Provisioned clusters are suitable for large-scale, predictable workloads and offer automatic scaling based on queuing. Serverless provides management-free automatic scaling for variable workloads with AI-driven optimization that scales based on workload complexity and data volumes. For more details, refer to Comparing Amazon Redshift Serverless to an Amazon Redshift provisioned data warehouse.

Customer case study: Migration from DC2 instances

This section describes the customer’s migration from Amazon Redshift DC2 to RA3 instance types.

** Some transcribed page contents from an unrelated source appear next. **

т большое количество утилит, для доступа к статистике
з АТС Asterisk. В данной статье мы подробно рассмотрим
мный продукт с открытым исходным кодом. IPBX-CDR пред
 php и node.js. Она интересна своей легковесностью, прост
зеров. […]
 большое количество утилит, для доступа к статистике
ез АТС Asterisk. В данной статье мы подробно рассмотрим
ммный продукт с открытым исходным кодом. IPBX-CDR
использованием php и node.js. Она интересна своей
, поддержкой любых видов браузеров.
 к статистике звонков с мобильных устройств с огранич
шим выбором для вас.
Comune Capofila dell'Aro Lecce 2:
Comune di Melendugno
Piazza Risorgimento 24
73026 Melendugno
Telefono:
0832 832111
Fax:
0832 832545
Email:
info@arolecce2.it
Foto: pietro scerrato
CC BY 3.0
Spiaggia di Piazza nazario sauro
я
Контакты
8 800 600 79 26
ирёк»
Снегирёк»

The migration used a Blue-Green deployment approach that minimized downtime while achieving both cost optimization and performance improvement.

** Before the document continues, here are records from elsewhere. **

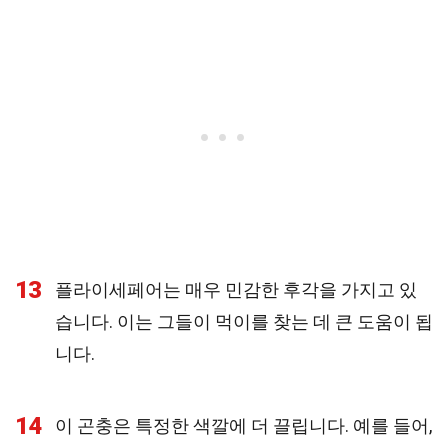
13
플라이세페어는 매우 민감한 후각을 가지고 있
습니다. 이는 그들이 먹이를 찾는 데 큰 도움이 됩
니다.
14
이 곤충은 특정한 색깔에 더 끌립니다. 예를 들어,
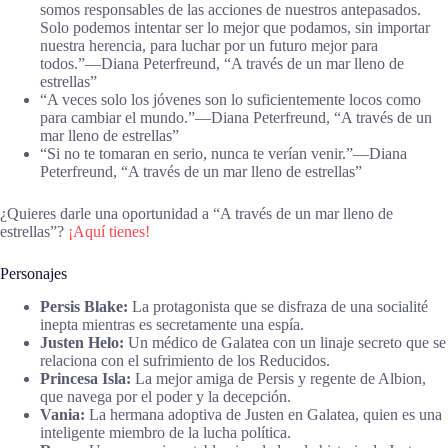
somos responsables de las acciones de nuestros antepasados.
Solo podemos intentar ser lo mejor que podamos, sin importar
nuestra herencia, para luchar por un futuro mejor para
todos.”―Diana Peterfreund, “A través de un mar lleno de
estrellas”
“A veces solo los jóvenes son lo suficientemente locos como
para cambiar el mundo.”―Diana Peterfreund, “A través de un
mar lleno de estrellas”
“Si no te tomaran en serio, nunca te verían venir.”―Diana
Peterfreund, “A través de un mar lleno de estrellas”
¿Quieres darle una oportunidad a “A través de un mar lleno de
estrellas”?
¡Aquí tienes!
Personajes
Persis Blake:
La protagonista que se disfraza de una socialité
inepta mientras es secretamente una espía.
Justen Helo:
Un médico de Galatea con un linaje secreto que se
relaciona con el sufrimiento de los Reducidos.
Princesa Isla:
La mejor amiga de Persis y regente de Albion,
que navega por el poder y la decepción.
Vania:
La hermana adoptiva de Justen en Galatea, quien es una
inteligente miembro de la lucha política.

The customer’s workload had the following characteristics:

Use cases

The customer had the following key use cases for their Amazon Redshift deployment:

1. Query via BI tool during business hours
   1. High volume of read queries
   2. Peak access during Mondays and beginning of months
2. Data processing in early morning
   1. Concentrated write queries for data loading and transformation
3. Steady-state workload characteristics
   1. Run queries more than 16 hours daily

Requirements

The customer had the following key requirements for their Amazon Redshift migration:

1. Performance
   1. Use auto-scaling (such as concurrency scaling) during peak access periods
2. Data size
   1. Disk capacity expansion needed
3. Cost Management
   1. Easy budget prediction and management
   2. Utilize discount services for long-term usage
4. Compatibility
   1. Maintain compatibility with existing applications and BI tools
   2. Avoid endpoint changes
5. Availability
   1. Maximum downtime of 8 hours acceptable during migration
6. Network
   1. Do not modify the existing 2-Availability Zone (AZ) subnet configuration
7. When to migrate
   1. To be conducted during low-load days and hours
   2. Planned downtime possible within 8 hours

Key considerations in system design, implementation, and operation included extended operation hours, ease of budget prediction and management, cost optimization through Reserved Instances (RI), and maintaining compatibility with existing systems (avoiding endpoint changes). The customer evaluated Amazon Redshift Serverless, which offered attractive features such as a pay-per-use model, automatic scaling capabilities, and the potential for better price performance for variable workloads. While both Redshift Serverless and provisioned clusters could effectively support their workload patterns, the customer chose the provisioned model with RA3 nodes, leveraging their years of operational experience with provisioned environments, existing RI strategy, and established capacity planning approach.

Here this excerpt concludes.